We are given an equation as ${{x}^{2}}-8x+12=0$ .
We can see that this equation has the highest power as 2, so it is clearly a two degree polynomial, a quadratic polynomial we have to find the solution of it, it means we have to find those in which we will satisfy the given equation.
As the power is 2 so maximum it can have 2 solutions.
We have to use completing the square method to find the solution.

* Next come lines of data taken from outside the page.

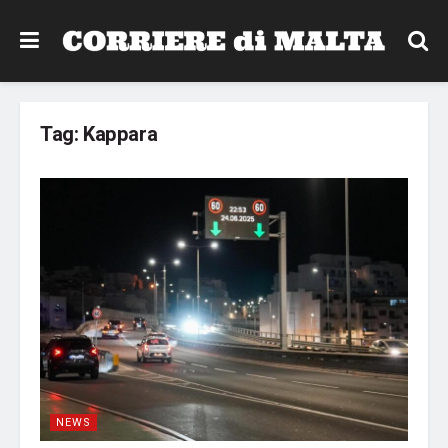
Tag:
Kappara
NEWS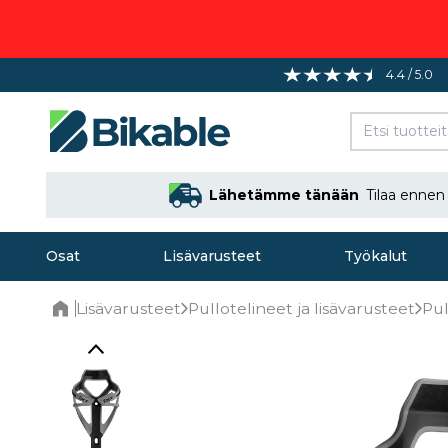
4.4 / 5.0
Lähetämme tänään
Tilaa enne
Osat
Lisävarusteet
Työkalut
Lisävarusteet
Pullotelineet ja lisävarusteet
Pul
Home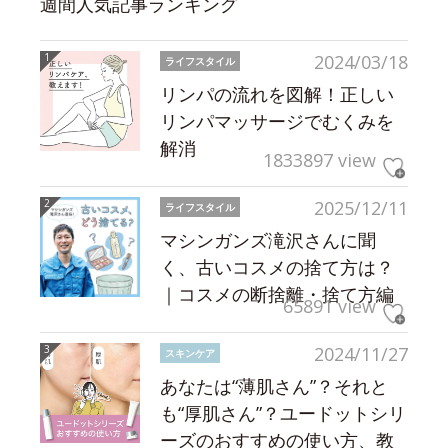
週間人気記事ランキング
2024/03/18
ライフスタイル
リンパの流れを図解！正しい
リンパマッサージでむくみを
解消
1833897 view
2025/12/11
ライフスタイル
マシンガンズ滝沢さんに聞
く、古いコスメの捨て方は？
｜コスメの断捨離・捨て方編
65891 view
2024/11/27
スキンケア
あなたは“薄肌さん”？それと
も“厚肌さん”？ユードットシリ
ーズのおすすめの使い方、教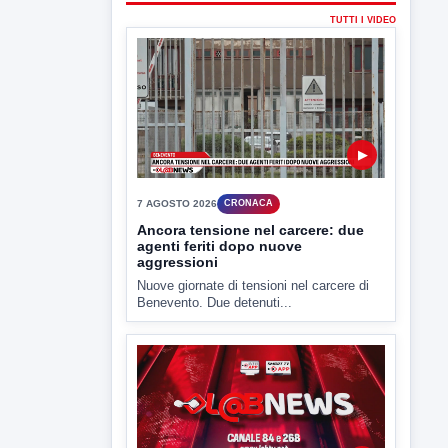
▶
7 AGOSTO 2026
CRONACA
Ancora tensione nel carcere: due
agenti feriti dopo nuove
aggressioni
Nuove giornate di tensioni nel carcere di
Benevento. Due detenuti...
▶
7 AGOSTO 2026
LABNEWS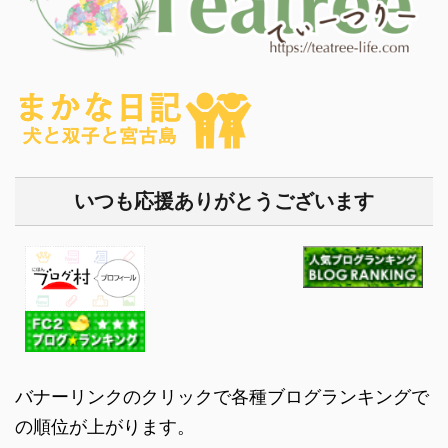
いつも応援ありがとうございます
バナーリンクのクリックで各種ブログランキングで
の順位が上がります。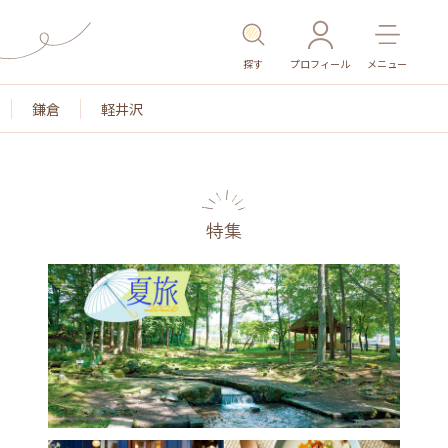
探す
プロフィール
メニュー
鎌倉
軽井沢
特集
名所・旧跡
温泉・スパ
その他施設
ごはん
カ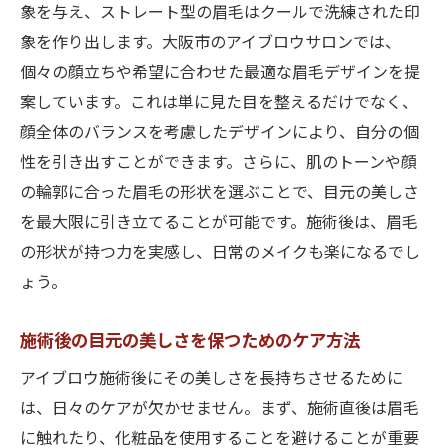
象を与え、ストレート型の眉毛はクールで洗練された印
象を作り出します。大阪市のアイブロウサロンでは、
個々の顔立ちや希望に合わせた最適な眉毛デザインを提
案しています。これは単に見た目を整えるだけでなく、
顔全体のバランスを考慮したデザインにより、自分の個
性を引き出すことができます。さらに、肌のトーンや顔
の輪郭に合った眉毛の形状を選ぶことで、目元の美しさ
を最大限に引き立てることが可能です。施術後は、眉毛
の形状が持つ力を実感し、日常のメイクも楽になるでし
ょう。
施術後の目元の美しさを保つためのケア方法
アイブロウ施術後にその美しさを長持ちさせるために
は、日々のケアが欠かせません。まず、施術直後は眉毛
に触れたり、化粧品を使用することを避けることが重要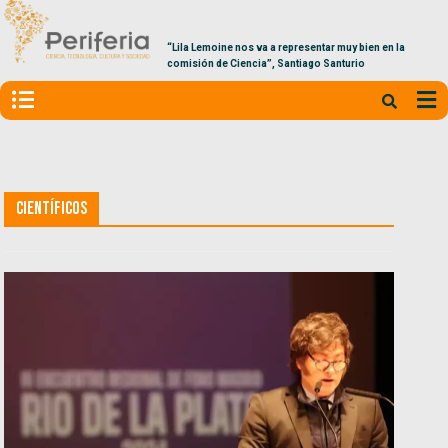
“Lila Lemoine nos va a representar muy bien en la
comisión de Ciencia”, Santiago Santurio
Científicos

The steps to find the solution using completing the square method is –
Step 1: Divide all term by coefficient of ${{x}^{2}}$ as in our equation ${{x}^{2}}-8x+12=0$
Coefficient of ${{x}^{2}}$ is ‘1’, so if we divide all terms, we get an equation same as the original.
${{x}^{2}}-8x+12=0$
Step 2: Move the number (constant) to the side in our equation we have constant as $+12$ so we subtract 12 on both sides, we get –
${{x}^{2}}-8x+12-12=0-12$
So, ${{x}^{2}}-8x=-12$
Step 3: Complete the square on the left side of the equation and balance this by adding the same value on the right.
In our equation ${{x}^{2}}-2\times 4\times x=-12$
We add ${{4}^{2}}$ to complete the square, we add it to both sides to keep the equation balanced.
So, ${{x}^{2}}-2\times 4x+{{4}^{2}}=12+{{4}^{2}}$
As ${{4}^{4}}=16$ so, we get at the simplifying
${{\left( x-4 \right)}^{2}}=4$
Taking square root we get –
$\left( x-4 \right)=\pm \sqrt{4}$
As $\sqrt{4}=2$
So,
$x-4=\pm 2$
Adding ‘4’ both side we get –
$x=\pm 2+4$
So, solutions are –
$x=+2+4$ and $x=-2+4$
So, $x=6$ and $x=2$

Note: We can also find a solution to this by plotting ${{x}^{2}}-8x+12=0$ on the graph. The point where there graph cut the x-axis will be defining our solution at here right side is zero so here solution is also refer to as zero if the given polynomial so that is why when we find the solution it will lie on the a-axis only as they are zero of the equation and zero always lie on x-axis.